ArdiQ does the most work per megabyte of any queue tested — roughly 2.7× Taskiq’s I/O efficiency. (arq matches it on I/O efficiency, but only by running ~10% slower; ArdiQ stays this light while sitting near the throughput ceiling.)

Test setup

1,000 tasks, 1 worker process, 10 concurrent tasks, 3 iterations — metrics reported as mean ± std.
Two scenarios:
- io_task — a 100 ms sleep (asyncio.sleep for async libs, time.sleep for sync).
- cpu_task — 1,000 SHA-256 hashes over 1 KiB inputs per task.
Machine: 8-core / 16-thread x86-64, 15 GB RAM, CPython 3.13, Redis 7.4.
Versions: ArdiQ 0.1.1, arq 0.28, Taskiq 0.12.4, Streaq 6.5.0, Celery 5.5.3, Dramatiq 2.1.0.

I/O-bound throughput

The io_task scenario is the realistic one for these libraries — async-native queues multiplex the 10 sleeps on one event loop. With 1,000 tasks at concurrency 10 and a 100 ms sleep, the theoretical ceiling is 100 tasks/s, so anything near it is essentially network-bound.

Queue	Throughput (tasks/s)	Memory
ArdiQ 🦀	98.6	34 MB 🪶
Taskiq	97.9	92 MB
Dramatiq	93.5	56 MB
Streaq	93.4	48 MB
arq	87.7	30 MB
Celery	71.7	51 MB

ArdiQ runs within ~1% of the fastest queue, practically hitting the network ceiling — at roughly a third of that queue’s memory. It’s the lightest of every queue that clears 90% of the ceiling.

CPU-bound throughput

The cpu_task scenario hashes under the GIL, so for every single-process queue the task body is serial on one core. What this measures is really per-task framing overhead (serialization, broker round-trips, bookkeeping) on top of the constant hashing cost.
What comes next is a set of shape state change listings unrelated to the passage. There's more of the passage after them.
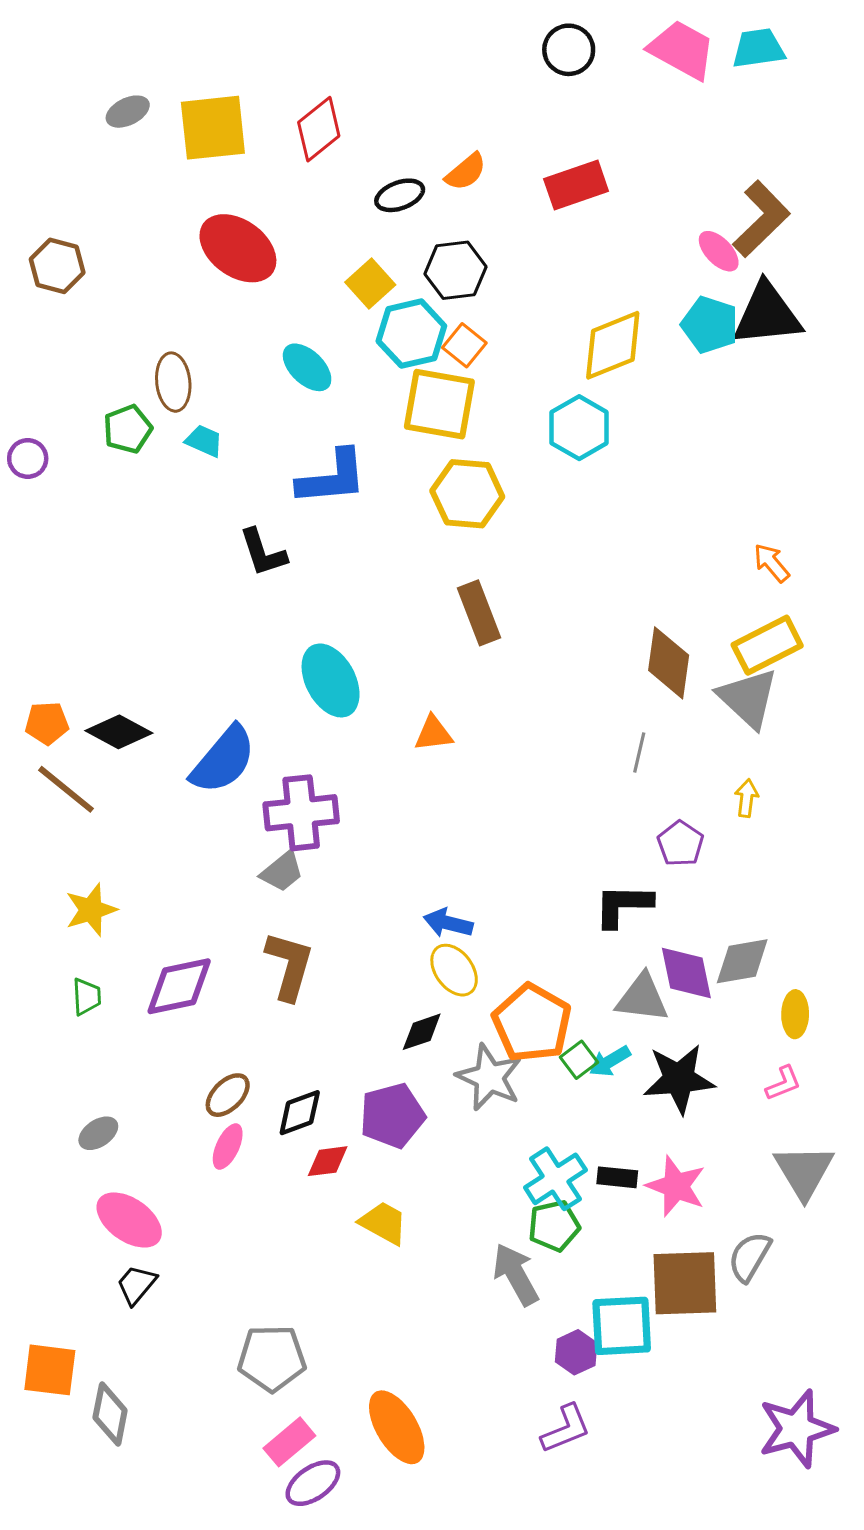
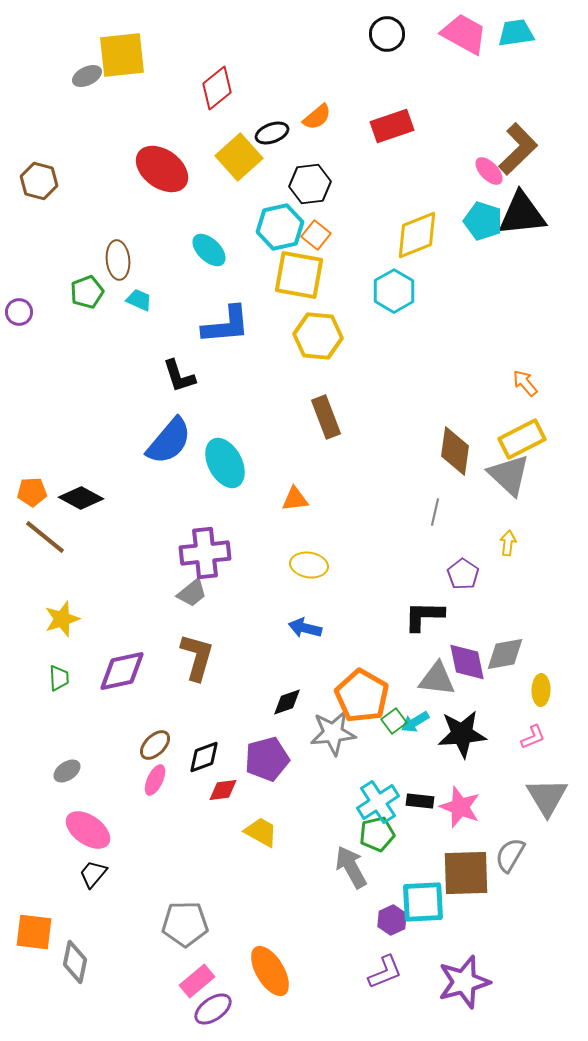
yellow square: (213, 128) -> (122, 55), moved
yellow square: (370, 284) -> (239, 157), moved, size x1.4
blue semicircle: (223, 760) -> (169, 441), moved
yellow ellipse: (454, 970) -> (309, 565), moved, turned -45
gray star: (489, 1077) -> (333, 733), turned -30
purple star: (797, 1429) -> (464, 982), moved

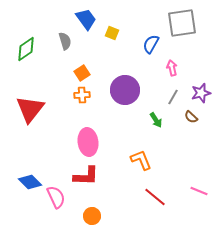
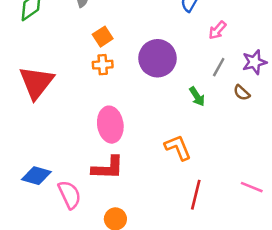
pink arrow: (172, 68) -> (217, 30), turned -126
blue diamond: (30, 182) -> (36, 176), turned -30
red line: (155, 197) -> (196, 195), turned 65

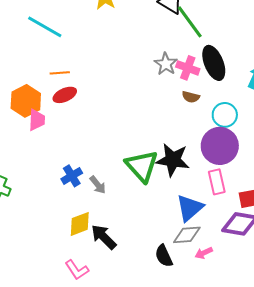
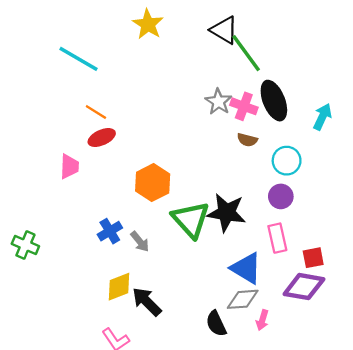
orange line: (60, 73) -> (96, 112), turned 36
orange hexagon: (26, 101) -> (153, 183), moved
purple circle: (220, 146) -> (281, 196), size x0.6
blue triangle: (190, 208) -> (246, 268), turned -48
pink arrow: (204, 253) -> (262, 320), turned -48

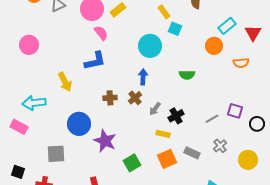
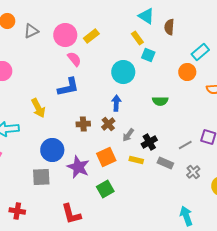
gray rectangle: (192, 153) -> (165, 163), moved
gray square: (56, 154) -> (41, 177), moved
orange square: (167, 159) -> (106, 157), moved

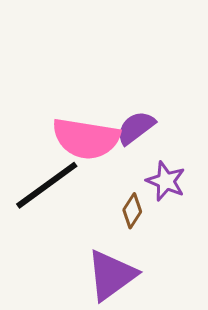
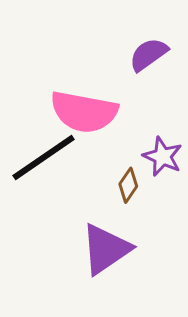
purple semicircle: (136, 128) -> (148, 54), moved

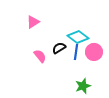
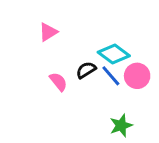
blue line: (76, 52) -> (111, 76), turned -49

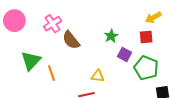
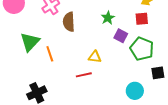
brown semicircle: (71, 40) -> (69, 22), turned 36

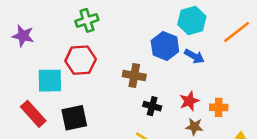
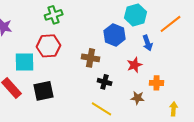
blue arrow: (194, 56) -> (148, 43), moved, turned 42
red star: (189, 101) -> (135, 65), moved

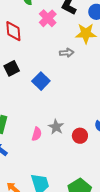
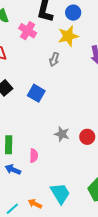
gray arrow: (67, 53) -> (54, 59), turned 128
pink semicircle: (37, 134) -> (34, 156), moved

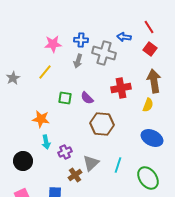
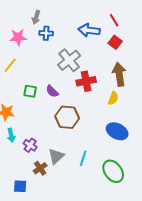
blue arrow: (124, 37) -> (89, 30), size x1.5
gray cross: (104, 53) -> (69, 60), moved, turned 35
gray arrow: (78, 61) -> (36, 17), moved
purple cross: (65, 152) -> (30, 145), turned -32

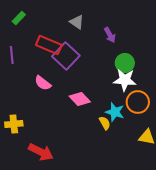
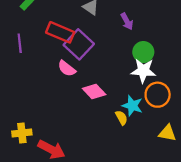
pink semicircle: (43, 83) -> (67, 68), moved
yellow cross: (14, 124) -> (22, 133), moved

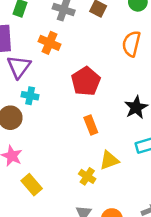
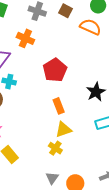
orange semicircle: (131, 44) -> (90, 27), moved, turned 100
yellow triangle: (109, 160) -> (64, 130), moved

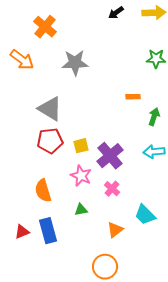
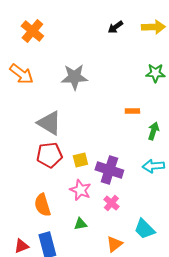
orange cross: (45, 27) -> (32, 31), moved
purple cross: (110, 156) -> (109, 170), turned -32

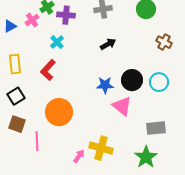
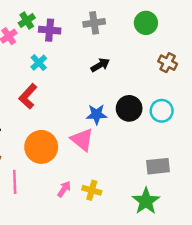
pink triangle: (122, 106) -> (82, 140), moved
yellow cross: (101, 148) -> (92, 190), size x0.7
pink arrow: (79, 156) -> (64, 189), moved

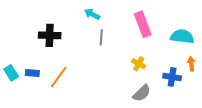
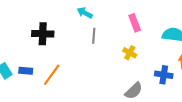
pink rectangle: (143, 24) -> (135, 23), size x0.7
yellow cross: (139, 64) -> (130, 53), moved

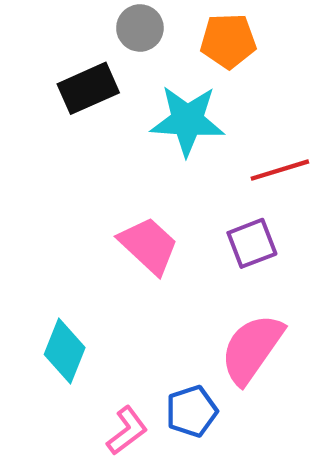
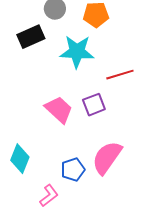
purple square: (252, 243) -> (94, 105), moved
blue pentagon: (192, 411) -> (73, 170), moved

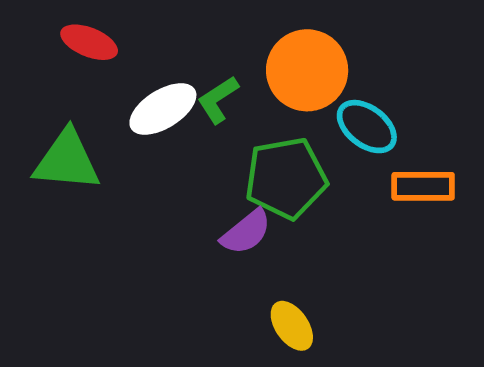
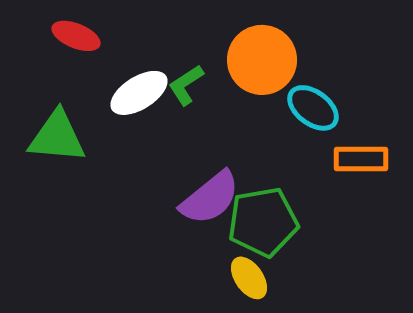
green pentagon: (286, 178) -> (263, 222), moved
purple semicircle: (246, 232) -> (210, 198), size x1.4

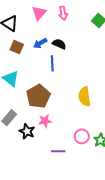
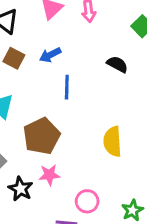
black semicircle: (59, 44) -> (117, 64), moved
pink circle: (82, 136) -> (87, 201), moved

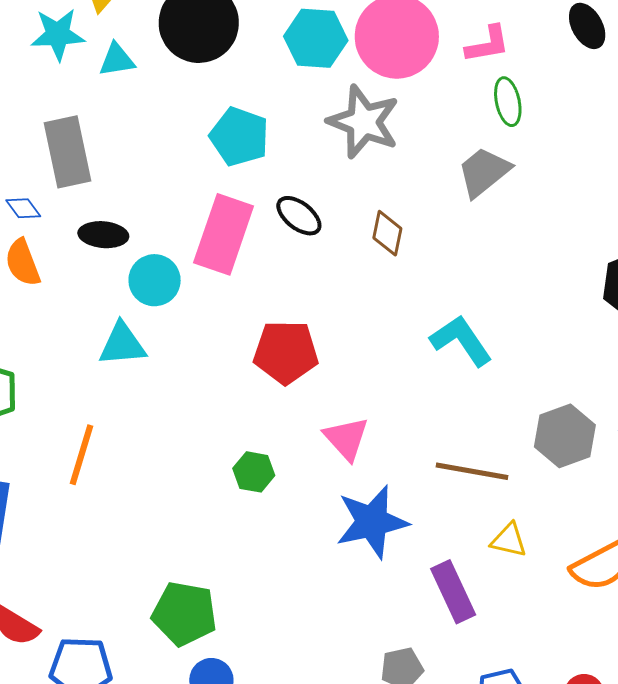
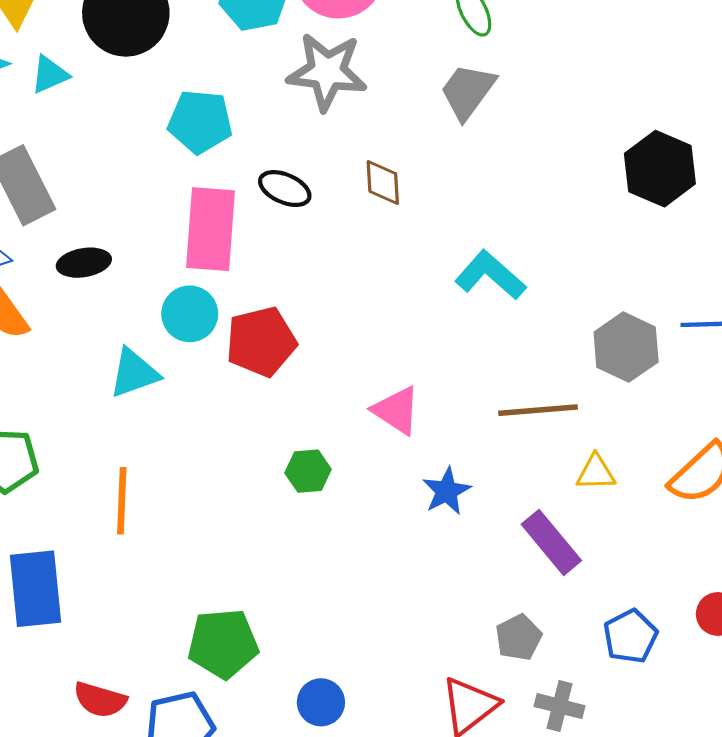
cyan circle: (155, 280) -> (190, 314), moved
red pentagon: (286, 352) -> (261, 342), moved
blue star: (372, 522) -> (446, 491), size x0.6
green pentagon: (184, 614) -> (223, 644), moved

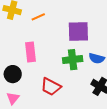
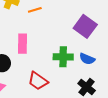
purple square: (78, 32) -> (85, 26), moved, turned 30

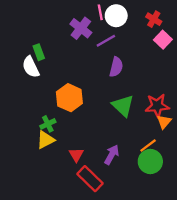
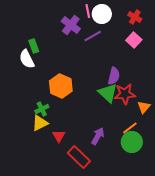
pink square: (163, 40) -> (134, 40), moved
purple semicircle: (116, 67) -> (114, 76), moved
red star: (157, 106) -> (125, 94), moved
red triangle: (76, 155) -> (59, 136), moved

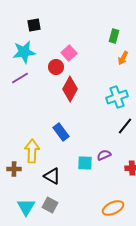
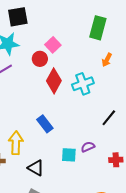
black square: (34, 25) -> (18, 17), size x1.5
green rectangle: (114, 36) -> (98, 28), size x1.6
orange arrow: (123, 58) -> (107, 60), moved
cyan cross: (117, 97) -> (83, 84), moved

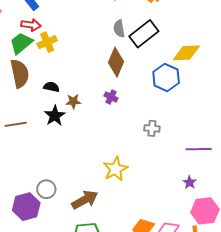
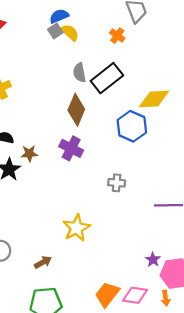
purple cross: (111, 97) -> (71, 148), size x1.5
purple star: (190, 182) -> (153, 260), moved
brown arrow: (85, 200) -> (43, 262), size x0.6

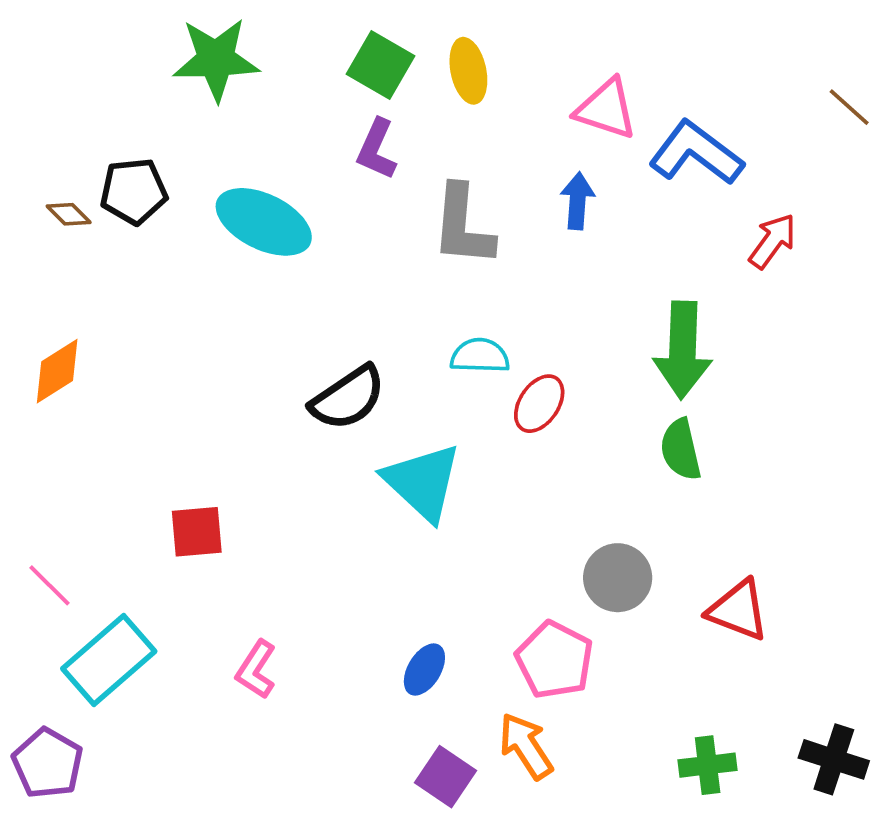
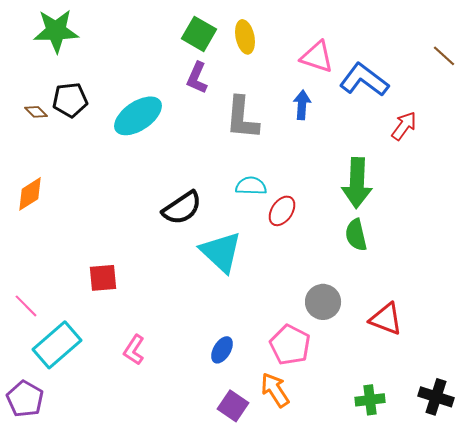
green star: (216, 59) -> (56, 31), moved
cyan ellipse: (264, 222) -> (138, 116), turned -60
Queue	Throughput (tasks/s)	Memory
ArdiQ 🦀	389.3	34 MB 🪶
Taskiq	388.1	94 MB
Streaq	353.8	49 MB
arq	317.6	30 MB
Celery	13.8	52 MB
Dramatiq	13.8	56 MB

Again ArdiQ is effectively tied for the lead on throughput, at a third of the leader’s memory. (Celery and Dramatiq sit far lower here because their thread pools serialize on the GIL for this workload — see the caveats.)

The takeaways

⚡ Best throughput-to-memory ratio — ArdiQ does the most work per megabyte of any queue in the suite.
🪶 Lightest of the fast queues — ~34 MB, the lowest footprint of anything at its performance level. (arq is marginally lighter in absolute terms but meaningfully slower.)
🏆 Among the fastest — within ~1% of the leader on both workloads.
📈 Near the theoretical ceiling on I/O work — practically network-bound, with nothing lost to scheduling.
🎯 Rock-steady — negligible variance run to run (low std).

Honest caveats

CPU parallelism isn’t measured here. All libraries run one worker; to scale CPU work you’d run multiple worker processes (Celery’s prefork, Dramatiq’s --processes N, or several async workers). This suite measures per-task overhead, not multi-core scaling.
Each queue uses its idiomatic dispatch path and the same Redis instance, one at a time. Latency, raw per-iteration samples, and the full methodology — including how tail-latency is measured — live in the benchmark repo.